An array-like object of either 1 or 2 dimensions depending on self.columns. Usually this is a 2D table with shape (n, m)

yarray-like, default: None

An vector or 1D array that has the same length as X. May be used to either directly plot data or to color data points.

axmatplotlib Axes, default: None

The axes to plot the figure on. If None is passed in the current axes will be used (or generated if required). This is considered the base axes where the the primary joint plot is drawn. It will be shifted and two additional axes added above (xhax) and to the right (yhax) if hist=True.

columnsint, str, [int, int], [str, str], default: None

Determines what data is plotted in the joint plot and acts as a selection index into the data passed to fit(X, y). This data therefore must be indexable by the column type (e.g. an int for a numpy array or a string for a DataFrame).

If None is specified then either both X and y must be 1D vectors and they will be plotted against each other or X must be a 2D array with only 2 columns. If a single index is specified then the data is indexed as X[columns] and plotted jointly with the target variable, y. If two indices are specified then they are both selected from X, additionally in this case, if y is specified, then it is used to plot the color of points.

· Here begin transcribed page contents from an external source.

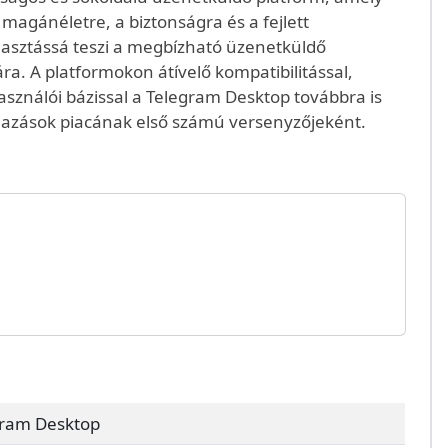
magánéletre, a biztonságra és a fejlett
álasztássá teszi a megbízható üzenetküldő
. A platformokon átívelő kompatibilitással,
sználói bázissal a Telegram Desktop továbbra is
lmazások piacának első számú versenyzőjeként.
gram Desktop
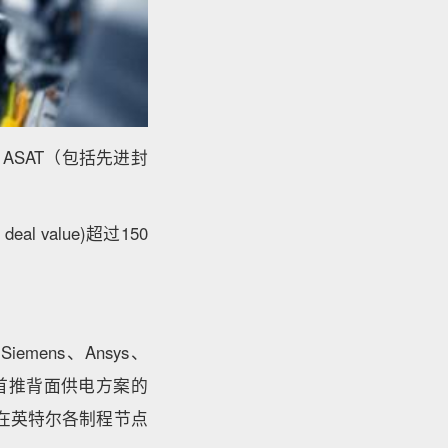
dry ASAT（包括先进封
 value)超过150
emens、Ansys、
业界首推背面供电方案的
已在英特尔各制程节点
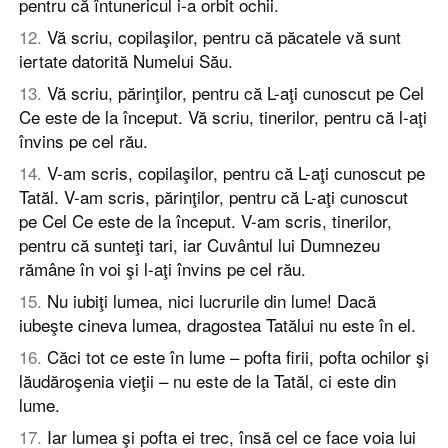
pentru că întunericul i-a orbit ochii.
12
.
Vă scriu, copilaşilor, pentru că păcatele vă sunt
iertate datorită Numelui Său.
13
.
Vă scriu, părinţilor, pentru că L-aţi cunoscut pe Cel
Ce este de la început. Vă scriu, tinerilor, pentru că l-aţi
învins pe cel rău.
14
.
V-am scris, copilaşilor, pentru că L-aţi cunoscut pe
Tatăl. V-am scris, părinţilor, pentru că L-aţi cunoscut
pe Cel Ce este de la început. V-am scris, tinerilor,
pentru că sunteţi tari, iar Cuvântul lui Dumnezeu
rămâne în voi şi l-aţi învins pe cel rău.
15
.
Nu iubiţi lumea, nici lucrurile din lume! Dacă
iubeşte cineva lumea, dragostea Tatălui nu este în el.
16
.
Căci tot ce este în lume – pofta firii, pofta ochilor şi
lăudăroşenia vieţii – nu este de la Tatăl, ci este din
lume.
17
.
Iar lumea şi pofta ei trec, însă cel ce face voia lui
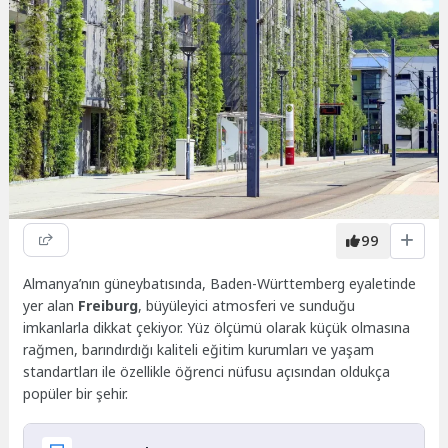
99
Almanya’nın güneybatısında, Baden-Württemberg eyaletinde
yer alan
Freiburg
, büyüleyici atmosferi ve sunduğu
imkanlarla dikkat çekiyor. Yüz ölçümü olarak küçük olmasına
rağmen, barındırdığı kaliteli eğitim kurumları ve yaşam
standartları ile özellikle öğrenci nüfusu açısından oldukça
popüler bir şehir.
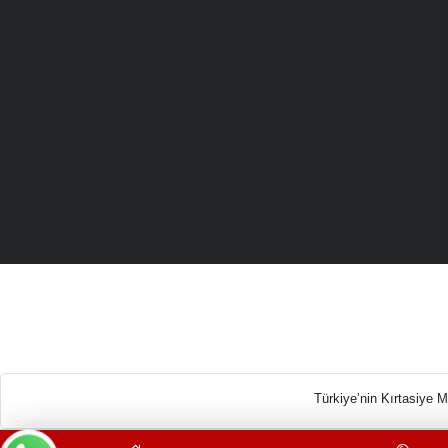
Türkiye’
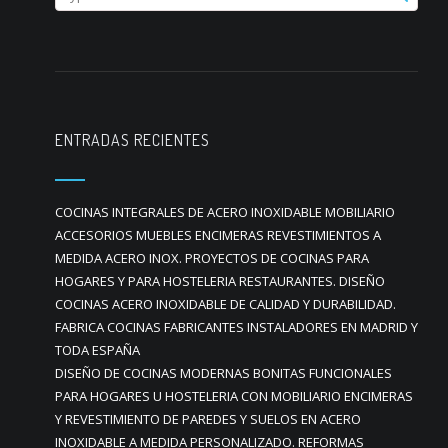
ENTRADAS RECIENTES
COCINAS INTEGRALES DE ACERO INOXIDABLE MOBILIARIO
ACCESORIOS MUEBLES ENCIMERAS REVESTIMIENTOS A
MEDIDA ACERO INOX. PROYECTOS DE COCINAS PARA
HOGARES Y PARA HOSTELERIA RESTAURANTES. DISEÑO
COCINAS ACERO INOXIDABLE DE CALIDAD Y DURABILIDAD.
FABRICA COCINAS FABRICANTES INSTALADORES EN MADRID Y
TODA ESPAÑA
DISEÑO DE COCINAS MODERNAS BONITAS FUNCIONALES
PARA HOGARES U HOSTELERIA CON MOBILIARIO ENCIMERAS
Y REVESTIMIENTO DE PAREDES Y SUELOS EN ACERO
INOXIDABLE A MEDIDA PERSONALIZADO. REFORMAS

Note that these names are also used as the x and y axes labels if they aren’t specified in the joint_kws argument.

correlationstr, default: ‘pearson’

The algorithm used to compute the relationship between the variables in the joint plot, one of: ‘pearson’, ‘covariance’, ‘spearman’, ‘kendalltau’.

kindstr in {‘scatter’, ‘hex’}, default: ‘scatter’

The type of plot to render in the joint axes. Note that when kind=’hex’ the target cannot be plotted by color.

hist{True, False, None, ‘density’, ‘frequency’}, default: True

Draw histograms showing the distribution of the variables plotted jointly. If set to ‘density’, the probability density function will be plotted. If set to True or ‘frequency’ then the frequency will be plotted. Requires Matplotlib >= 2.0.2.

alphafloat, default: 0.65

Specify a transparency where 1 is completely opaque and 0 is completely transparent. This property makes densely clustered points more visible.

{joint, hist}_kwsdict, default: None

Additional keyword arguments for the plot components.

showbool, default: True

If True, calls show(), which in turn calls plt.show() however you cannot call plt.savefig from this signature, nor clear_figure. If False, simply calls finalize()

kwargsdict

Keyword arguments that are passed to the base class and may influence the visualization as defined in other Visualizers.

Attributes
corr_float

The correlation or relationship of the data in the joint plot, specified by the correlation algorithm.